Maybe with your incentive you will find that perfect technique there is no point giving up anytime soon. Who knows what will be available in 3 years. Good luck!
I think the AI boom will be over before it makes sense to scrape this, especially if I succeed at making it so that only a human fluent Czech speaker (or maybe a very bespoke program debugged by a Czech speaker) can see through the obfuscation (we have minimum wage so that would be costly). We don't have AGI and fully autonomous agent workforces as promised, and that's not gonna change if the remaining <20%, hardest-to-clean digital human-made data gets fed to them. Not to mention some was acquired illegally already, with pending lawsuits. The investors, including governments (thankfully not mine) will eventually realize that LLMs are simply not delivering nearly as much as they cost (including externalities unless the government is shit and passes them to people living near datacenters, laid-off programmers etc.) and never will, although that might take a while.
LLM's are worth more to governments than anyone else automated surveillance is here it is not going away. There is no such thing as an AI bubble that is only wishful thinking. All these generative things that we hate are just components for what is coming that is why they are encouraged to keep pushing it and to suck up all data. We only have access to incredibly cheap AI that is meant to be used by millions of people at the same time we really do not know what some company or state has cooked up with access to silicon manufacturing. Well we do know a little 15,000 token per second Model-on-Chips that can be used to crunch through your personal messages and to analyse your social credit value to whom ever asked in 1 second.
Yes but high school biology knowledge won't be all that helpful in surveillance tools. I'm targeting chatbots students might want to use to cheat. If an essay is less coherent or truthful, teachers will be able to more confidently punish the student or at least apply some extra scrutiny like a random oral exam on the topic (yes, those are still done here). Trust me that free AIs will become more limited once investor money dries up and paid tools will get price hikes, so if students see that the expensive model can't produce a Czech text that fools their biology teacher, they might just stop paying, restoring some of their information literacy and reducing corporate revenue a bit.
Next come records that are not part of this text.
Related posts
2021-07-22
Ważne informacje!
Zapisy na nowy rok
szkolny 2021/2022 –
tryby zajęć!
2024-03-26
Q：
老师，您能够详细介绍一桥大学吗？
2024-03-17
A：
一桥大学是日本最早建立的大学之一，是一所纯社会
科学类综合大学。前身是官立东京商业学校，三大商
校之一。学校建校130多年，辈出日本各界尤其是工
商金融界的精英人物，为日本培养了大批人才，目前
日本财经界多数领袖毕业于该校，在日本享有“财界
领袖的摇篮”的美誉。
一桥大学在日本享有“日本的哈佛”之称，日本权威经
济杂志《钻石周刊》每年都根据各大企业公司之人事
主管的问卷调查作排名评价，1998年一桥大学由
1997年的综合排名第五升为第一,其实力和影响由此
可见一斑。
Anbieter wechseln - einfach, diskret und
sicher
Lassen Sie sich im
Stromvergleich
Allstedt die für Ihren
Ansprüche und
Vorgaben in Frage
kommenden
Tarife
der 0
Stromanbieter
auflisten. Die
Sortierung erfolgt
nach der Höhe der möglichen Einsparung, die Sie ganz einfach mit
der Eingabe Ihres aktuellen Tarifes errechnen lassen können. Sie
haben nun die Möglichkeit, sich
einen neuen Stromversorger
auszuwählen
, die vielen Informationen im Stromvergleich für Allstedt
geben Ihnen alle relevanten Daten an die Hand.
I agree that the surveillance battle is real but that's not fought on this front. The major chokepoint for surveillance is government accountability (very low in today's US with ICE agents etc.), slightly less knowledgeable chatbots don't hinder it very much.
So there is the concept of using AI as a force multiplier right.. One of the things they test for before releasing a model is if someone with high-school biology knowledge could use AI to help them create something they shouldn't.
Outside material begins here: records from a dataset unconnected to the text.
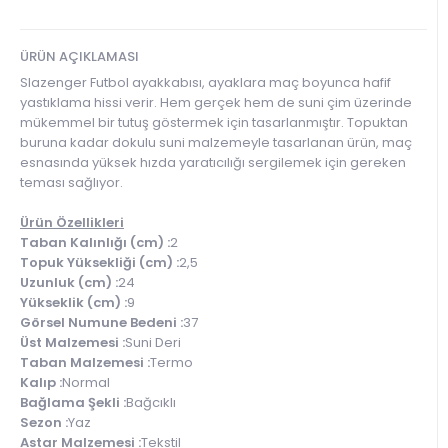
ÜRÜN AÇIKLAMASI
Slazenger Futbol ayakkabısı, ayaklara maç boyunca hafif
yastıklama hissi verir. Hem gerçek hem de suni çim üzerinde
mükemmel bir tutuş göstermek için tasarlanmıştır. Topuktan
buruna kadar dokulu suni malzemeyle tasarlanan ürün, maç
esnasında yüksek hızda yaratıcılığı sergilemek için gereken
teması sağlıyor.
Ürün Özellikleri
Taban Kalınlığı (cm) :
2
Topuk Yüksekliği (cm) :
2,5
Uzunluk (cm) :
24
Yükseklik (cm) :
9
Görsel Numune Bedeni :
37
Üst Malzemesi :
Suni Deri
Taban Malzemesi :
Termo
Kalıp :
Normal
Bağlama Şekli :
Bağcıklı
Sezon :
Yaz
Astar Malzemesi :
Tekstil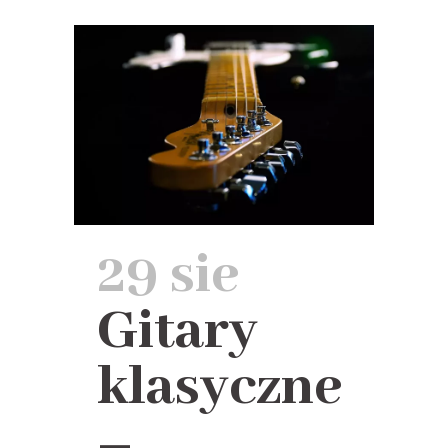
29 sie
Gitary
klasyczne
–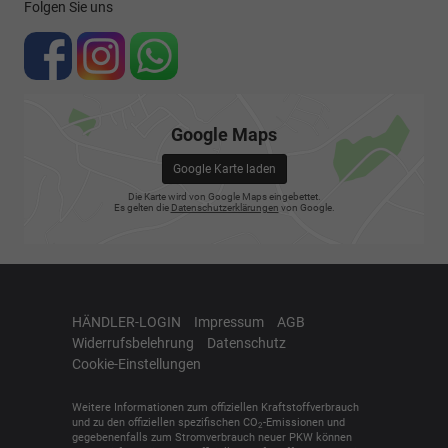
Folgen Sie uns
Google Maps
Google Karte laden
Die Karte wird von Google Maps eingebettet.
Es gelten die
Datenschutzerklärungen
von Google.
HÄNDLER-LOGIN
Impressum
AGB
Widerrufsbelehrung
Datenschutz
Cookie-Einstellungen
Weitere Informationen zum offiziellen Kraftstoffverbrauch
und zu den offiziellen spezifischen CO
-Emissionen und
2
gegebenenfalls zum Stromverbrauch neuer PKW können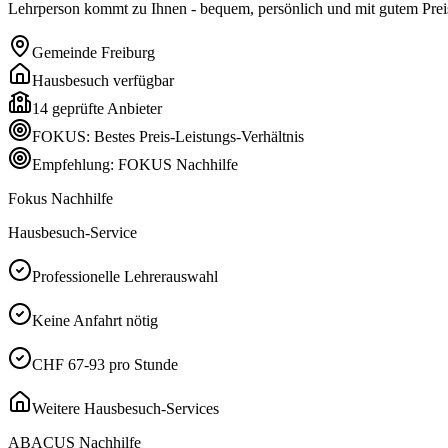
Lehrperson kommt zu Ihnen - bequem, persönlich und mit gutem Preis
Gemeinde
Freiburg
Hausbesuch verfügbar
14
geprüfte Anbieter
FOKUS: Bestes Preis-Leistungs-Verhältnis
Empfehlung: FOKUS Nachhilfe
Fokus Nachhilfe
Hausbesuch-Service
Professionelle Lehrerauswahl
Keine Anfahrt nötig
CHF 67-93 pro Stunde
Weitere Hausbesuch-Services
ABACUS Nachhilfe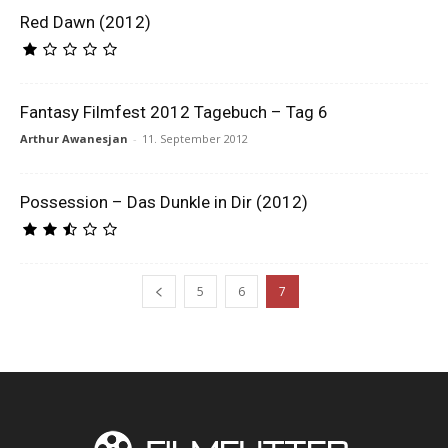
Red Dawn (2012)
Fantasy Filmfest 2012 Tagebuch – Tag 6
Arthur Awanesjan
-
11. September 2012
Possession – Das Dunkle in Dir (2012)
5
6
7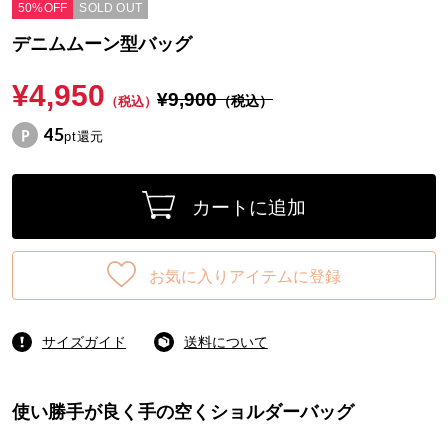
50%OFF
SOLD OUT
デニムムーン型バッグ
¥4,950
¥9,900
（税込）
（税込）
45
pt還元
カートに追加
お気に入りアイテムに登録
サイズガイド
送料について
使い勝手が良く手の空くショルダーバッグ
https://epoch.ai/gradient-updates/do-the-biorisk-evaluations-of-ai-labs-actually-measure-the-risk-of-developing-bioweapons
https://forecastingresearch.org/research/llm-enabled-biorisk
Your high-school biology data has direct international security implications even if it is only used to reduce false positives.
Woah, that's fucked up. But LLMs have very different performance by language so I think Czech responses are largely based on Czech-language data (maybe with training dataset augmentation with auto-translated works, judging by the literally translated technical terms). And I don't think this would happen in my country.